Você não se prostraria e rangeria os dentes e amaldiçoaria o
demônio que assim falou? Ou você já experimentou um instante
imenso, no qual lhe responderia: “Você é um deus e jamais ouvi coisa
tão divina!” Se esse pensamento tomasse conta de você, tal como
você é, ele o transformaria e o esmagaria talvez; a questão em tudo e
em cada coisa, “Você quer isso mais uma vez e por incontáveis
vezes?” pesaria sobre os seus atos como o maior dos pesos! Ou o
quanto você teria de estar bem consigo mesmo e com a vida, para
não desejar nada além dessa última, eterna confirmação e chancela?
Nietzsche, Friedrich Wilhelm. A gaia ciência. São Paulo, Companhia das
letras, 2012, p. 205.
O Argumento Básico para o eterno retorno
O argumento de Nietzsche para o eterno retorno é bastante simples. Se a
quantidade de matéria ou energia no universo é finita, então há um número
finito de maneiras pelas quais as coisas no universo podem ser organizadas.
Qualquer um desses estados constituirá um equilíbrio, caso em que o
universo deixará de mudar ou a mudança será constante e interminável. O
tempo é infinito, tanto para frente quanto para trás. Portanto, se o universo já
estivesse entrando em um estado de equilíbrio, já teria feito isso, já que em
uma quantidade infinita de tempo, todas as possibilidades já teriam ocorrido.
Como claramente ainda não atingiu um estado permanentemente estável,
nunca atingirá.
Portanto, o universo é dinâmico, passando incessantemente por uma
sucessão de diferentes arranjos. Mas como existe um número finito
(ainda que incrivelmente grande) deles, eles devem se repetir de vez em
quando, separados por vastos períodos de tempo. Além disso, eles já
devem ter ocorrido um número infinito de vezes no passado e o farão
novamente um número infinito de vezes no futuro.
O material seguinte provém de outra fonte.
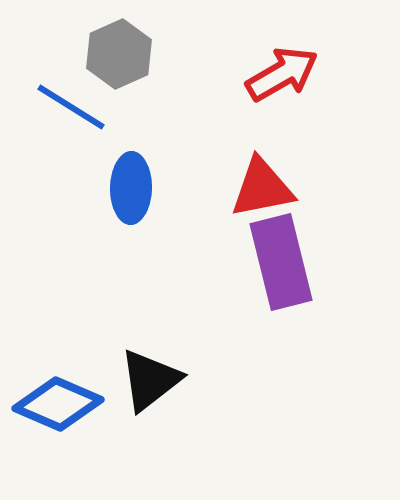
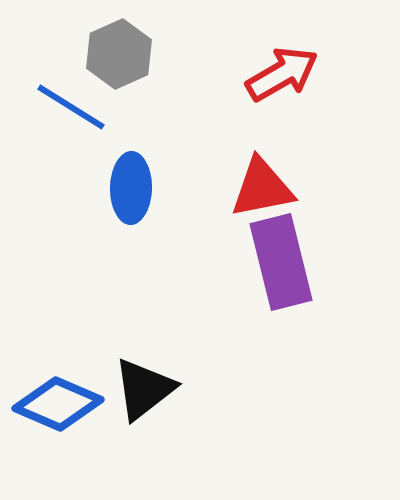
black triangle: moved 6 px left, 9 px down
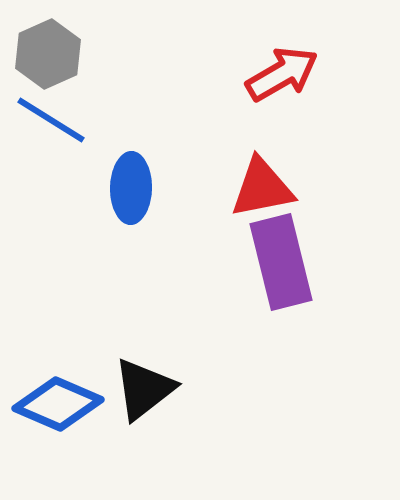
gray hexagon: moved 71 px left
blue line: moved 20 px left, 13 px down
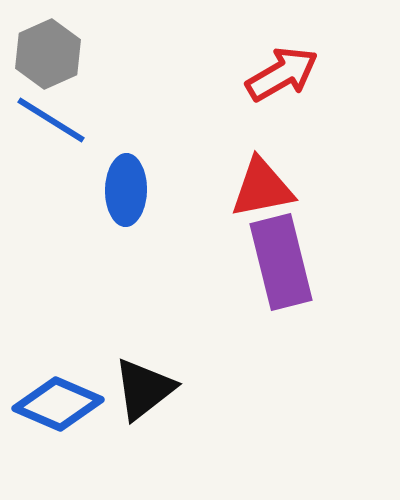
blue ellipse: moved 5 px left, 2 px down
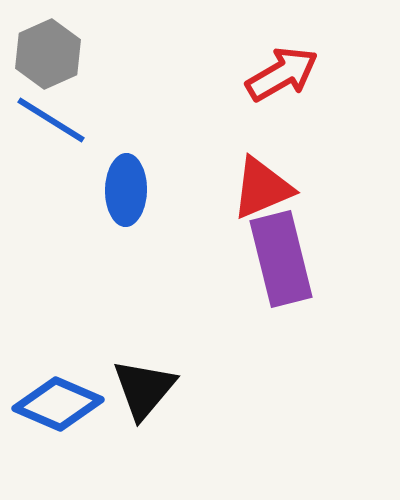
red triangle: rotated 12 degrees counterclockwise
purple rectangle: moved 3 px up
black triangle: rotated 12 degrees counterclockwise
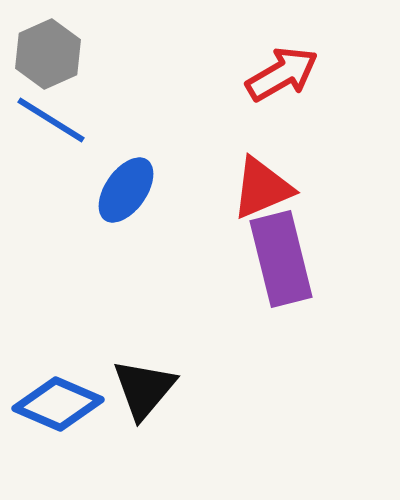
blue ellipse: rotated 34 degrees clockwise
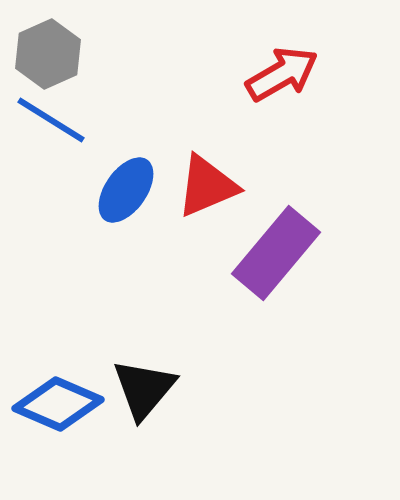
red triangle: moved 55 px left, 2 px up
purple rectangle: moved 5 px left, 6 px up; rotated 54 degrees clockwise
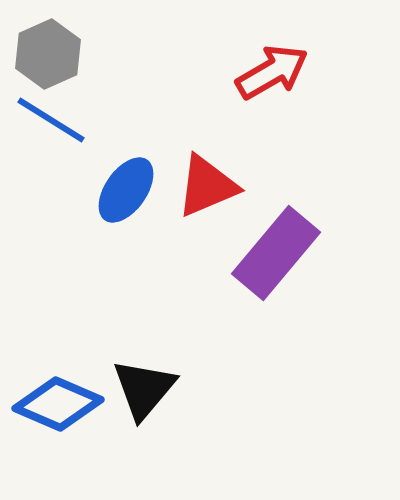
red arrow: moved 10 px left, 2 px up
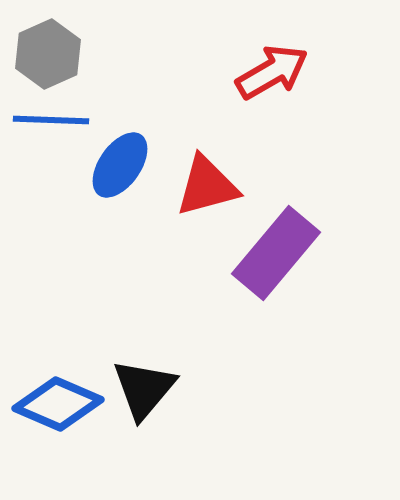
blue line: rotated 30 degrees counterclockwise
red triangle: rotated 8 degrees clockwise
blue ellipse: moved 6 px left, 25 px up
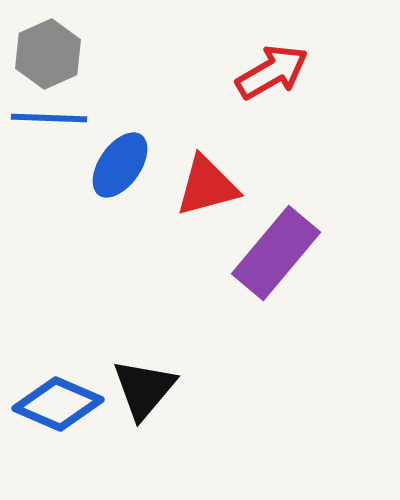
blue line: moved 2 px left, 2 px up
Consequentemente, cada um de nós viverá essa vida novamente,
exatamente como estamos vivendo agora.
https://www.youtube.com/watch?v=h8kjJUPvOmw
Amor Fati: O amor ao destino
Amor fati (tradução: “amor ao destino”) é uma frase em
latim que pode ser traduzida como “amor ao destino” ou
“amor ao próprio destino”. É usada para descrever uma
atitude em que se vê tudo o que acontece na vida, incluindo o
sofrimento e a perda, como bom ou, no mínimo, necessário,
porque está entre os fatos da vida e da existência, gostemos
ou não. Além disso, amor fati é caracterizado por uma
aceitação dos eventos ou situações que ocorrem na vida.
Essa aceitação não exclui necessariamente uma tentativa
de mudança ou melhoria, mas, ao contrário, pode ser vista
na linha do que Friedrich Nietzsche aparentemente queria
dizer com o conceito de “eterno retorno“: um senso de
satisfação com a vida e uma aceitação disso, de tal modo
que uma pessoa poderia viver exatamente a mesma vida,
em todos os detalhes minuciosos, repetidamente por toda a
eternidade.
A frase é usada repetidamente nos escritos de Nietzsche e é representativa
da visão geral da vida que ele articula na seção 276 de A Gaia Ciência:

Quero aprender cada vez mais a considerar como belo o que há de


necessário nas coisas: – assim serei daqueles que tornam belas as coisas.
Amor Fati: que esse seja doravante meu amor. Não quero mover guerra à
feiúra. Não quero acusar, não quero acusar nem mesmo os acusadores.
Desviar meu olhar, que seja essa minha única negação! E, numa palavra,
para ver grande: só quero ser um dia afirmador!
A minha fórmula para a grandeza do homem é amor fati: nada
pretender ter de diferente, nada para a frente, nada para trás,
nada por toda a eternidade. O necessário não é apenas para se
suportar, menos ainda para se ocultar – todo o idealismo é
mentira perante o necessário – mas para o amar…
Só o grande sofrimento é o derradeiro libertador do espírito …
Duvido muito que semelhante sofrimento nos torne “melhores”;
– mas sei que nos torna mais profundos.